Luigi Pirandello was obsessed with the interplay between the make-believe and the real. (He titled a collection of his plays Naked Masks). For Pirandello, the key to understanding a person, and a character, is to perceive how they approach the process of costruirsi, or to build one’s self up, to create a mask, to impose a reality that is fictional.
How impressed he would be then with Ian McDiarmid, currently appearing in one of Pirandello’s masterpieces, Six Characters in Search of An Author.
As posted on KadmusArts Culture News this week, McDiarmid might have suffered a heart attack on onstage — and kept on performing. During the opening night performance McDiarmid suffered from dizzy spells while onstage. The offstage crew decided to call an ambulance about ten minutes before the end of the show at the Gielgud Theatre.
Paramedics arrived in time to catch the end, and watch McDiarmid gingerly make it through the curtain call. He then exited the stage and entered the ambulance.
In addition to his popular portrayal of political-evil-incarnate, Emperor Palpatine in Star Wars, McDiarmid is a distinguished stage actor and director. McDiarmid and Jonathan Kent led the Almeida from 1990 to 2001, during which time the Almeida became one of the most exciting theatres in Europe. (McDiarmid has also had the rare opportunity to play an elderly character, as he did for Emperor Palpatine in Return of the Jedi (1983), and then twenty years later play the same character as a younger man.)
After a week’s absence for recovery, the sixty-four year old McDiarmid has returned to his role as the Father in Six Characters in Search of An Author, (which Shaw said was the “most original play every written”).

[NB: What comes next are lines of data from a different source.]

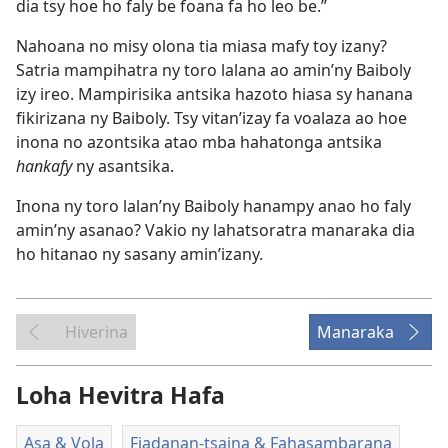
dia tsy hoe ho faly be foana fa ho leo be.”
Nahoana no misy olona tia miasa mafy toy izany?
Satria mampihatra ny toro lalana ao amin’ny Baiboly
izy ireo. Mampirisika antsika hazoto hiasa sy hanana
fikirizana ny Baiboly. Tsy vitan’izay fa voalaza ao hoe
inona no azontsika atao mba hahatonga antsika
hankafy
ny asantsika.
Inona ny toro lalan’ny Baiboly hanampy anao ho faly
amin’ny asanao? Vakio ny lahatsoratra manaraka dia
ho hitanao ny sasany amin’izany.
Hiverina
Manaraka
Loha Hevitra Hafa
Asa & Vola
Fiadanan-tsaina & Fahasambarana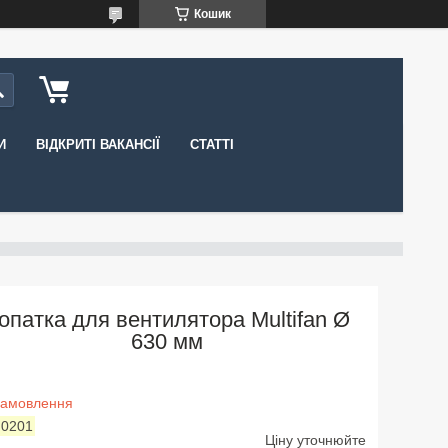
Кошик
И
ВІДКРИТІ ВАКАНСІЇ
СТАТТІ
опатка для вентилятора Multifan Ø
630 мм
замовлення
:
0201
Ціну уточнюйте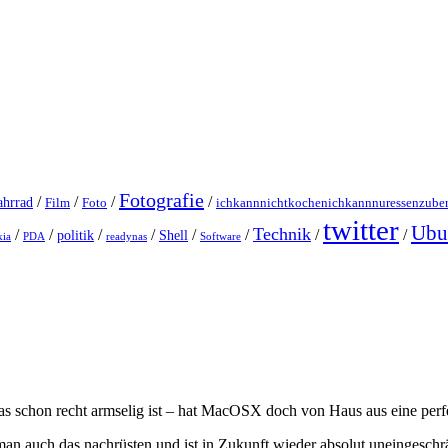
Fotografie
/
/
/
/
ahrrad
Film
Foto
ichkannnichtkochenichkannnuressenzuber
twitter
Ubu
Technik
/
/
/
/
/
/
/
/
politik
Shell
ia
PDA
readynas
Software
 – was schon recht armselig ist – hat MacOSX doch von Haus aus eine pe
an auch das nachrüsten und ist in Zukunft wieder absolut uneingeschr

As for the reviews of his opening night ambulance-in-waiting performance? Pretty good. The almost-seen-it-all Times critic Benedict Nightingale noted, “He looked ghastly, but then he was meant to.”
“A man lives…and does not see himself. Well, put a mirror before him and make him see himself in the act of living. Either he is astonished at his own appearance, or else he turns away his eyes so as not to see himself , or else in disgust he spits at his image, or again, clenches his fist to break it. In a world, there arises a crisis, and that crisis is my theatre.”
Wonder what McDiarmid saw in that moment of his internal flutter, his crisis?